- Op 1 januari 2024 treedt de Omgevingswet in werking. Er is veel geoefend, maar de exacte gevolgen van invoering zijn nog niet duidelijk. Dit kan vertraging geven bij de ontwikkeling van projecten, omdat processen en procedures voor alle betrokkenen nieuw zijn.
- De huidige arbeidsmarkt voor personeel in het ruimtelijke domein blijft krap, dit geldt zowel voor gemeente als de markt. Er is een gebrek aan mensen om de constante stroom aan (facilitaire) projecten uit te voeren. Ook heeft dit veel inhuur en personele wisselingen tot gevolg, waardoor de continuïteit van projecten onder druk staat.

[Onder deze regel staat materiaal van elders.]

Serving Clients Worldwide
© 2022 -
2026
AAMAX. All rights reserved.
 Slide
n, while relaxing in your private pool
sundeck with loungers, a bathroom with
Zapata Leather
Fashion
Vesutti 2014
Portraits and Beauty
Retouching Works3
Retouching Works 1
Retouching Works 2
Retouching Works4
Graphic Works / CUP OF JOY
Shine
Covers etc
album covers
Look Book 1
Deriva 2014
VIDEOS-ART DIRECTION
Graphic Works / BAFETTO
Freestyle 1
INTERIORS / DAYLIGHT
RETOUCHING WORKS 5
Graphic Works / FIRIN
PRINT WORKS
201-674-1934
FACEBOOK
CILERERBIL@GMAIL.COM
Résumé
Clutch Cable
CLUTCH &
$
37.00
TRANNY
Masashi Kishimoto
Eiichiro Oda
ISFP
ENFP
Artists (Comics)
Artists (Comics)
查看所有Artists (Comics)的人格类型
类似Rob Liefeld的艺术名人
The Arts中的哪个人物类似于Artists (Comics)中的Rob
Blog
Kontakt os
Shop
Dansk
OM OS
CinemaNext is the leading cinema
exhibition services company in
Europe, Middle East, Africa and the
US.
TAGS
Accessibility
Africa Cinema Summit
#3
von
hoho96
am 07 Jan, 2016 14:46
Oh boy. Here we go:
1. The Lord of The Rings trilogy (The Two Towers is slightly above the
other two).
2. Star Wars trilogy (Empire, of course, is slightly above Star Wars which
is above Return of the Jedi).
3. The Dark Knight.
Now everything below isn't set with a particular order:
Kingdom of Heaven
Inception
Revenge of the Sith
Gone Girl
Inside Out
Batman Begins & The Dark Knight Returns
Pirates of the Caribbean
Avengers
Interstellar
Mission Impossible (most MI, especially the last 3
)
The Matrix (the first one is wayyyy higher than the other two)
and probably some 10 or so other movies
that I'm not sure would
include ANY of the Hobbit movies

- De huidige onzekerheid op woningmarkt als gevolg van de stijgende rente en stijgende bouwkosten.
- De gemeente heeft zelf weinig grondeigendom. Het merendeel van de ontwikkelingen is facilitair. De snelheid van het ontwikkelen van dit type projecten is afhankelijk van derde partijen.

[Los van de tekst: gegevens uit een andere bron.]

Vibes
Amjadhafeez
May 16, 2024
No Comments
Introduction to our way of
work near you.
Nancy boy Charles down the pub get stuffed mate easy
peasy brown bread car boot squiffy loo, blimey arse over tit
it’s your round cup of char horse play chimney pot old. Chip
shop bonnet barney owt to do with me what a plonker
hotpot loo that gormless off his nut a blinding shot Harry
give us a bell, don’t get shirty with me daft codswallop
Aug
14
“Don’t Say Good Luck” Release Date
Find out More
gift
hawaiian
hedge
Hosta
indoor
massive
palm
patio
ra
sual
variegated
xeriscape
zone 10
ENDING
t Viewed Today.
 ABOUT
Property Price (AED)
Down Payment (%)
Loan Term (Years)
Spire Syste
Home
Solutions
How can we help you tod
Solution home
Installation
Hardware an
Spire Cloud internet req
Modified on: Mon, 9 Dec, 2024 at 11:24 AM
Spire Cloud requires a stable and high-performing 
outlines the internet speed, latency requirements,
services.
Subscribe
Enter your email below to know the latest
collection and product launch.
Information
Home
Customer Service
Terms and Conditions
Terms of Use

- Als gemeente dienen wij verschillende belangen, maar er zijn veel ruimtevragers en er is maar beperkte ruimte. Er is vraag naar woningen, naar bedrijventerreinen, maar ook naar meer groen, blauw en ruimte voor glastuinbouw. Deze functies concurreren met elkaar. Een heldere lijn daarin schept duidelijkheid.

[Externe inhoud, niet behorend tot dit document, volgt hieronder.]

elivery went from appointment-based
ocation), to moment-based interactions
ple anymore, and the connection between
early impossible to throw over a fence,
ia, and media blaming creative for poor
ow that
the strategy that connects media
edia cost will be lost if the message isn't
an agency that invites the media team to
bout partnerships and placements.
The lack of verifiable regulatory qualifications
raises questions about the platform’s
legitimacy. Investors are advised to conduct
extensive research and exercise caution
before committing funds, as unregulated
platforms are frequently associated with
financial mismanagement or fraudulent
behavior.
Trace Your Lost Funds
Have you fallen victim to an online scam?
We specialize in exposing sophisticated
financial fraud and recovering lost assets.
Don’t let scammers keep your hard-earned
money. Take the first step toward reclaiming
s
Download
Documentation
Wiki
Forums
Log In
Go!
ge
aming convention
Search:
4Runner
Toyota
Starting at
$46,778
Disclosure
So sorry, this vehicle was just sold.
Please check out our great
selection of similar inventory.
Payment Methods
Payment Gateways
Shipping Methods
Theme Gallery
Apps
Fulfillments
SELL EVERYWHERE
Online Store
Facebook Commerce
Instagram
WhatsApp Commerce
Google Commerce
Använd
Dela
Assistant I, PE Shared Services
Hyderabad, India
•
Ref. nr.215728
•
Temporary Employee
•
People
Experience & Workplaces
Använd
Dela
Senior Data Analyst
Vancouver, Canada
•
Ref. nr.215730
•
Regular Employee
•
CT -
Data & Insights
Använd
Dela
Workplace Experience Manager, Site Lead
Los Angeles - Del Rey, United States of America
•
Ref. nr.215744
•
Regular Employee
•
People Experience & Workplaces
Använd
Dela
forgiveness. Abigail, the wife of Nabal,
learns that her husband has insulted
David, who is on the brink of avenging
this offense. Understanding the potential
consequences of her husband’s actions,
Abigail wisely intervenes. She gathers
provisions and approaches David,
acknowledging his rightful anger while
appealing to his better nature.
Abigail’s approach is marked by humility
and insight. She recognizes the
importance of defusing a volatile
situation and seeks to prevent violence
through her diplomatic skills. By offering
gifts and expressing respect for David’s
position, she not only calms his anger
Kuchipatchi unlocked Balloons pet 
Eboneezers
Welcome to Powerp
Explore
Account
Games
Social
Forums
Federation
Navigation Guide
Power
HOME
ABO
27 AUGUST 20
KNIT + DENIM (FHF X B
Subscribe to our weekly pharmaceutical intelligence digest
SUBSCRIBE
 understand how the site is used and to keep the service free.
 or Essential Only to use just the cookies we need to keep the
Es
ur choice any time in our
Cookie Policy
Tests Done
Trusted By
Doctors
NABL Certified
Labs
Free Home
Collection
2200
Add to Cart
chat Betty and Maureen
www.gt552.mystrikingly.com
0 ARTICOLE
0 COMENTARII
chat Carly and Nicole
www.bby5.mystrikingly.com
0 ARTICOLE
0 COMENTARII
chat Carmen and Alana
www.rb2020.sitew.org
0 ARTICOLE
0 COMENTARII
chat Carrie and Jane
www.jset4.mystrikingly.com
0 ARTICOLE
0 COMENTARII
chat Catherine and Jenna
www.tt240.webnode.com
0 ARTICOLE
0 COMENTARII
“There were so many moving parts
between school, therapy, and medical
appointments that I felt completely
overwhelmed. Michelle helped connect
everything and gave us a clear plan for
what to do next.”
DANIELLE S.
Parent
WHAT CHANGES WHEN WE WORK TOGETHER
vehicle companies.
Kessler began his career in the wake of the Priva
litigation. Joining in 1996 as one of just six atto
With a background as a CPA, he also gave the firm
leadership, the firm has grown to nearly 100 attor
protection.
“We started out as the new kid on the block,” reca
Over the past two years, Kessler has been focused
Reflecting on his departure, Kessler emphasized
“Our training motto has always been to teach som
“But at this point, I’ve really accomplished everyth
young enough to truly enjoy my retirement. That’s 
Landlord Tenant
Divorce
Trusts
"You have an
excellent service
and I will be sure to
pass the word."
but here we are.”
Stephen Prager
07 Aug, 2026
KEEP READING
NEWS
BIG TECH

- Een trend is ook de rol die de Rijksoverheid de komende jaren heeft in het ruimtelijk domein. Het Rijk neemt meer regie om te kiezen, te verdelen en om een eerlijke uitkomst mogelijk te maken in het verdeelvraagstuk. Dit zorgt mede voor onzekerheid.
- Het ontbreken van een duidelijke koers van Provincie en Rijk met betrekking tot het stikstofbeleid.